EXTRACTED INFORMATION:
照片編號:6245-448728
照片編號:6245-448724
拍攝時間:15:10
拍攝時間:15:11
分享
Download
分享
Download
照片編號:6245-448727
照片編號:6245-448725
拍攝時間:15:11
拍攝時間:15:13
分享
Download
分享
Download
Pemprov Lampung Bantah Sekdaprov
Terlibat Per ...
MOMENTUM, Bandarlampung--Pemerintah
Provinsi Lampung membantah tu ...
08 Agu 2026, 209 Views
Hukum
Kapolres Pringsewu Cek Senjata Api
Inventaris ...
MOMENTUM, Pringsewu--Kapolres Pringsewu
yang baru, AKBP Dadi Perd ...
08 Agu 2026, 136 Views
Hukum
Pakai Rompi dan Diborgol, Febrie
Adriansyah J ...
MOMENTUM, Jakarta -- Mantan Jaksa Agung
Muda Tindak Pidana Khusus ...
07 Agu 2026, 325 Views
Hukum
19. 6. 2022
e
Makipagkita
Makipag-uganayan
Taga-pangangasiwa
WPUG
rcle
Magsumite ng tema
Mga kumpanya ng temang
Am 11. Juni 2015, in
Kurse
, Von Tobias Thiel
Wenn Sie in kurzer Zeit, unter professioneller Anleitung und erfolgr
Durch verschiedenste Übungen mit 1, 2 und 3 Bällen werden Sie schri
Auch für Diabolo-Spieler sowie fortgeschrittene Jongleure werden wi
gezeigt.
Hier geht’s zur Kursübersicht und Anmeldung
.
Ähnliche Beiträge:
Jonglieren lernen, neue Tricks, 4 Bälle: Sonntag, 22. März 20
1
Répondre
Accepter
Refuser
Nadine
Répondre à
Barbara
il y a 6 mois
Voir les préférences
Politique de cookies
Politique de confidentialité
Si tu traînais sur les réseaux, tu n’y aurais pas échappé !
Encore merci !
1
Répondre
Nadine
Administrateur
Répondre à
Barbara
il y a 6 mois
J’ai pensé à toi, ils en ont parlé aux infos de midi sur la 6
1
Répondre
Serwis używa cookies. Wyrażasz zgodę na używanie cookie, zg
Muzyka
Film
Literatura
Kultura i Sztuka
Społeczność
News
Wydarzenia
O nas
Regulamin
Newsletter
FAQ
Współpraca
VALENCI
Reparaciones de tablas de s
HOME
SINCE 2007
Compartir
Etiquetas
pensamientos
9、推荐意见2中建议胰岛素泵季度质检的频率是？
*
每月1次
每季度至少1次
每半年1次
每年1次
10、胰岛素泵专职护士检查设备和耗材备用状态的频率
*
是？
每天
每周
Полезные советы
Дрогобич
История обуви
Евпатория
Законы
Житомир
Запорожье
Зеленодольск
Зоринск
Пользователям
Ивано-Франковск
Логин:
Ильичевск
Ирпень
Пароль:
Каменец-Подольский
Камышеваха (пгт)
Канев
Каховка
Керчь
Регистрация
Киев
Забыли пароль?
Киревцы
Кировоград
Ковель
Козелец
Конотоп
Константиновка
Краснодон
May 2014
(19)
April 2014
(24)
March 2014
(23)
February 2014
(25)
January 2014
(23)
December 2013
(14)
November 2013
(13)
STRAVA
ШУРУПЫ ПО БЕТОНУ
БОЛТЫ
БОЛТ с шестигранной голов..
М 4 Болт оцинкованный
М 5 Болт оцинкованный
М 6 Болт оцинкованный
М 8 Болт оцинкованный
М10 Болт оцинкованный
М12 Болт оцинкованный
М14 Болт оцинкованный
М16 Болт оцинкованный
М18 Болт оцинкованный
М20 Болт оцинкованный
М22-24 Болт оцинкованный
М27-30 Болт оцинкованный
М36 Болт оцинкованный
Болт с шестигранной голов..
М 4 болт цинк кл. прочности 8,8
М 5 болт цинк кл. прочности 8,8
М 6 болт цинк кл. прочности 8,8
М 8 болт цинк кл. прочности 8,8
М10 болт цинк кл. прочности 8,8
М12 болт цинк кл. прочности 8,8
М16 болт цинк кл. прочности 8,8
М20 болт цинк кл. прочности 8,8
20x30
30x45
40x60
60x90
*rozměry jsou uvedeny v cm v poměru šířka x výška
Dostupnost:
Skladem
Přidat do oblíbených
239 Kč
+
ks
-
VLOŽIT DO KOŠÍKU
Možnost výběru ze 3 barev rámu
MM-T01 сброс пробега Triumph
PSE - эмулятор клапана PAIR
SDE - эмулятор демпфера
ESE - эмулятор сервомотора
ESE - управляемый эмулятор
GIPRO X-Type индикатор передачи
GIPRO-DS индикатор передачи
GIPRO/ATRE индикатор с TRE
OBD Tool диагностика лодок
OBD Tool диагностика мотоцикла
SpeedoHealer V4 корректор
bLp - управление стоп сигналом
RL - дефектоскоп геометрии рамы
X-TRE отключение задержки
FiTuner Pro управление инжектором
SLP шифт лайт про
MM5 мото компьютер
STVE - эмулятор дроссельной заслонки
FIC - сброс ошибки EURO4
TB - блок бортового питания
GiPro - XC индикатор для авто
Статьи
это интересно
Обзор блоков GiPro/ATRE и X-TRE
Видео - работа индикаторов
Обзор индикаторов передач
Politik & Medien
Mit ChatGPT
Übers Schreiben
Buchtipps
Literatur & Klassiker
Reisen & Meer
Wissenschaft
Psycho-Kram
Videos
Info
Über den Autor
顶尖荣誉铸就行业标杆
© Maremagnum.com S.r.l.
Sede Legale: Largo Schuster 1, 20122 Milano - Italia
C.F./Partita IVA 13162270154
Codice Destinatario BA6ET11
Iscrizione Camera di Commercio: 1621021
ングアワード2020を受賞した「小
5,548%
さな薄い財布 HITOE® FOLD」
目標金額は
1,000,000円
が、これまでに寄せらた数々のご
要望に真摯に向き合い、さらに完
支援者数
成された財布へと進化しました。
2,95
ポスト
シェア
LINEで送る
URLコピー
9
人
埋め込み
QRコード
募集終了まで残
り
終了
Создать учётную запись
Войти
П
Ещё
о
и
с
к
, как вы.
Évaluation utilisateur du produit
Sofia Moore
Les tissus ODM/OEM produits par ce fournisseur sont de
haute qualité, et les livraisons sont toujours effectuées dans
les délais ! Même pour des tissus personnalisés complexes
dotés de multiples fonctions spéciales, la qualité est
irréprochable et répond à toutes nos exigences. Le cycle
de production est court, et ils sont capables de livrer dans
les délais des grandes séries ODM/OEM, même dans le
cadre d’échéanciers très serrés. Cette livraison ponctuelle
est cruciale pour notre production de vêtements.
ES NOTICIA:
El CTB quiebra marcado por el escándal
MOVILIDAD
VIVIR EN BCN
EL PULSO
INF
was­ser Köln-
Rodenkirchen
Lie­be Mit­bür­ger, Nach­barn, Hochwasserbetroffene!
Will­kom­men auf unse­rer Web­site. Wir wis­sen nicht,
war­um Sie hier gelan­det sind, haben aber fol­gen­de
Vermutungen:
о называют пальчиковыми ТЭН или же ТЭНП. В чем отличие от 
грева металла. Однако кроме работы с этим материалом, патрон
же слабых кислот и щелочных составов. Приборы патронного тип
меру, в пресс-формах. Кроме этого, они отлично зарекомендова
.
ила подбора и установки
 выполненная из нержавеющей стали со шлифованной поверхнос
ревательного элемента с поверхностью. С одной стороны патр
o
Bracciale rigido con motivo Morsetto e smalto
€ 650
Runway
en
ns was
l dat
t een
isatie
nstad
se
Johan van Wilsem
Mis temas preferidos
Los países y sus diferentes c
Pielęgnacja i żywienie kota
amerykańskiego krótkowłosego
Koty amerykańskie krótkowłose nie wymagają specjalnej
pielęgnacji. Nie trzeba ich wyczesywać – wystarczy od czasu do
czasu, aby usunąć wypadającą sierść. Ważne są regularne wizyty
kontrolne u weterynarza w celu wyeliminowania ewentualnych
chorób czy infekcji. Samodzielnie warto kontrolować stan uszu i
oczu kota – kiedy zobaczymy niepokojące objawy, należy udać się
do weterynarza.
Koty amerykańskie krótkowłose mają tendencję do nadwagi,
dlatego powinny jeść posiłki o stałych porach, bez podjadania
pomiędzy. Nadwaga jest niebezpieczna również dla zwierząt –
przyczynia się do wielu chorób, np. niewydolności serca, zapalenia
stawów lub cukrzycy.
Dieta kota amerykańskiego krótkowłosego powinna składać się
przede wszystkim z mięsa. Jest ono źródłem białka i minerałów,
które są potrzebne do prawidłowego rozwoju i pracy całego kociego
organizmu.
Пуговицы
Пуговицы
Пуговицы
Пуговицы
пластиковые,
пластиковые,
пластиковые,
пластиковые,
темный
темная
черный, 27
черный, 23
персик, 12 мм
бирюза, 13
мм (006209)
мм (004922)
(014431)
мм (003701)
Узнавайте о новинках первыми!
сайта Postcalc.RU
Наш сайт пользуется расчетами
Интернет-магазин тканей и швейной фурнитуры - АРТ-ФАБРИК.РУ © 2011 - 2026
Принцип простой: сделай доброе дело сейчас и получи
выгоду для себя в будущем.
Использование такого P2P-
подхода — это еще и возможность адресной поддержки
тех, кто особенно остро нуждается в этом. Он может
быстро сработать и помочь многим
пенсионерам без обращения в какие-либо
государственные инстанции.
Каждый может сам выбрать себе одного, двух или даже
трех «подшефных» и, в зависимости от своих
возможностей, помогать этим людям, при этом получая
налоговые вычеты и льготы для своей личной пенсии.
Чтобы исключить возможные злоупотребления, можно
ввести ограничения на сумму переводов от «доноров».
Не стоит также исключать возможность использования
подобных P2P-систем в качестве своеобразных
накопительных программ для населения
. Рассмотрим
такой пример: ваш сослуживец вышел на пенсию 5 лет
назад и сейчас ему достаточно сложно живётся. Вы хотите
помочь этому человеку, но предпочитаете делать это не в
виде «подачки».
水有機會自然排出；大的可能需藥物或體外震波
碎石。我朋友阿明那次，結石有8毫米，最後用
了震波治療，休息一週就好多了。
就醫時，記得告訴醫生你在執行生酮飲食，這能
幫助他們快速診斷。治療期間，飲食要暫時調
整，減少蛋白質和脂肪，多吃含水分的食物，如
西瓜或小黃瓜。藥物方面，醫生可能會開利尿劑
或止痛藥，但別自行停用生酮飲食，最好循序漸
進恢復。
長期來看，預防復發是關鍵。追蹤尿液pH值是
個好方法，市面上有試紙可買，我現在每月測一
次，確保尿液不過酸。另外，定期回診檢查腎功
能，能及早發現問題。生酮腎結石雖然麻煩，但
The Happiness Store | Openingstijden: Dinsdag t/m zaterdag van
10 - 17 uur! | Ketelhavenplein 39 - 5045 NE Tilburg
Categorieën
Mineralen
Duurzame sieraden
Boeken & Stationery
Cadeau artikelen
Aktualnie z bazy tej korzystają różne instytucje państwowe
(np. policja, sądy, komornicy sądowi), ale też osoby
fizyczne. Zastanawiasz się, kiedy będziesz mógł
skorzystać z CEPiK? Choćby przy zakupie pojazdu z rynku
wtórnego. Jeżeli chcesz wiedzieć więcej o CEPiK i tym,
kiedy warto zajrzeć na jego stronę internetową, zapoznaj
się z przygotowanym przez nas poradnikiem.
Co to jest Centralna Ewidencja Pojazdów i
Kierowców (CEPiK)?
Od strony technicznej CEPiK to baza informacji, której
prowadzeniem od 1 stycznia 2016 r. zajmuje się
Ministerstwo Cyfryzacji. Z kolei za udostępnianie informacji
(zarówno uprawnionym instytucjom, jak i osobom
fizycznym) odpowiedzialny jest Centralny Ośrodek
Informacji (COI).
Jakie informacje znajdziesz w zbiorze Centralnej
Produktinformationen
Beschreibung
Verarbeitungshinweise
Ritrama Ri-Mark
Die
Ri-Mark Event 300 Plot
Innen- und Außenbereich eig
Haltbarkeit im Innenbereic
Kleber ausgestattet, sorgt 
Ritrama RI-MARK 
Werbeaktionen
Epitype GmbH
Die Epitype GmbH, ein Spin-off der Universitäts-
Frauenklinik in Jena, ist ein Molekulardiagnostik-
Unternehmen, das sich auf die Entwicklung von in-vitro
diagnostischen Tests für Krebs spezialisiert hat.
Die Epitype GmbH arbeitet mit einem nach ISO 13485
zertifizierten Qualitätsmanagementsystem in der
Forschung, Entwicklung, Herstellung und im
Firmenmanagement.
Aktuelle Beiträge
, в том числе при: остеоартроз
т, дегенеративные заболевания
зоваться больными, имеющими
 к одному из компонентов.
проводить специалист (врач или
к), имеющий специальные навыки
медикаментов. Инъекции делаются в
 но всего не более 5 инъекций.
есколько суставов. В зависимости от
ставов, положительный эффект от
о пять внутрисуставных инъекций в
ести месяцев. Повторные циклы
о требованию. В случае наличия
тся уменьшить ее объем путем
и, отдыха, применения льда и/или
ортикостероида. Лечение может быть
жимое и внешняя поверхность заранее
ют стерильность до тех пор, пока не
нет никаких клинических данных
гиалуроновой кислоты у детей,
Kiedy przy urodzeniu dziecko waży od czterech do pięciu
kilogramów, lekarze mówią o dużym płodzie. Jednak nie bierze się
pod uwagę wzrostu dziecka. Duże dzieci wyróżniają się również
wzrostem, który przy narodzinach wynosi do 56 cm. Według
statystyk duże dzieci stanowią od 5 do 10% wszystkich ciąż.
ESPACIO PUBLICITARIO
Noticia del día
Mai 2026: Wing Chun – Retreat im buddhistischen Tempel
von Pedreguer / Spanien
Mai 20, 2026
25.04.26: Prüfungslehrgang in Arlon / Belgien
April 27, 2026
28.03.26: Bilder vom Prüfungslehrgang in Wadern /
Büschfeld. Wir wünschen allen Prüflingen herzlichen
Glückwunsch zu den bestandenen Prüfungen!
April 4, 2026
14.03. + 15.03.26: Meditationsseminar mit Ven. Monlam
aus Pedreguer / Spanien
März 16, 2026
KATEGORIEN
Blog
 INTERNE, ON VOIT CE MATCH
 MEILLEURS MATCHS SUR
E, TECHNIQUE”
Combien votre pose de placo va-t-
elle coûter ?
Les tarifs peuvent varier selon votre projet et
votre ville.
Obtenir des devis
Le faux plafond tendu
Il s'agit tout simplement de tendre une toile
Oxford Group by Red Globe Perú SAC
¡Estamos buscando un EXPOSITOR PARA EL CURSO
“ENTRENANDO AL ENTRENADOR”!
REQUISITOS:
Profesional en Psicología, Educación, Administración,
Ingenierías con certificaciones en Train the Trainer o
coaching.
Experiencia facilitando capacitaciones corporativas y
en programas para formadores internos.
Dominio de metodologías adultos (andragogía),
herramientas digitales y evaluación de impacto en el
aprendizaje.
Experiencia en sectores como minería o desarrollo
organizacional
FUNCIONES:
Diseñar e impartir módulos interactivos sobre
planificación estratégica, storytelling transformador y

PROBLEM TO SOLVE: Reproduce verbatim the lines above, from the line with "есколько суставов. В зависимости от" through the line with "INTERNE, ON VOIT CE MATCH".

WORKED SOLUTION:
есколько суставов. В зависимости от
ставов, положительный эффект от
о пять внутрисуставных инъекций в
ести месяцев. Повторные циклы
о требованию. В случае наличия
тся уменьшить ее объем путем
и, отдыха, применения льда и/или
ортикостероида. Лечение может быть
жимое и внешняя поверхность заранее
ют стерильность до тех пор, пока не
нет никаких клинических данных
гиалуроновой кислоты у детей,
Kiedy przy urodzeniu dziecko waży od czterech do pięciu
kilogramów, lekarze mówią o dużym płodzie. Jednak nie bierze się
pod uwagę wzrostu dziecka. Duże dzieci wyróżniają się również
wzrostem, który przy narodzinach wynosi do 56 cm. Według
statystyk duże dzieci stanowią od 5 do 10% wszystkich ciąż.
ESPACIO PUBLICITARIO
Noticia del día
Mai 2026: Wing Chun – Retreat im buddhistischen Tempel
von Pedreguer / Spanien
Mai 20, 2026
25.04.26: Prüfungslehrgang in Arlon / Belgien
April 27, 2026
28.03.26: Bilder vom Prüfungslehrgang in Wadern /
Büschfeld. Wir wünschen allen Prüflingen herzlichen
Glückwunsch zu den bestandenen Prüfungen!
April 4, 2026
14.03. + 15.03.26: Meditationsseminar mit Ven. Monlam
aus Pedreguer / Spanien
März 16, 2026
KATEGORIEN
Blog
 INTERNE, ON VOIT CE MATCH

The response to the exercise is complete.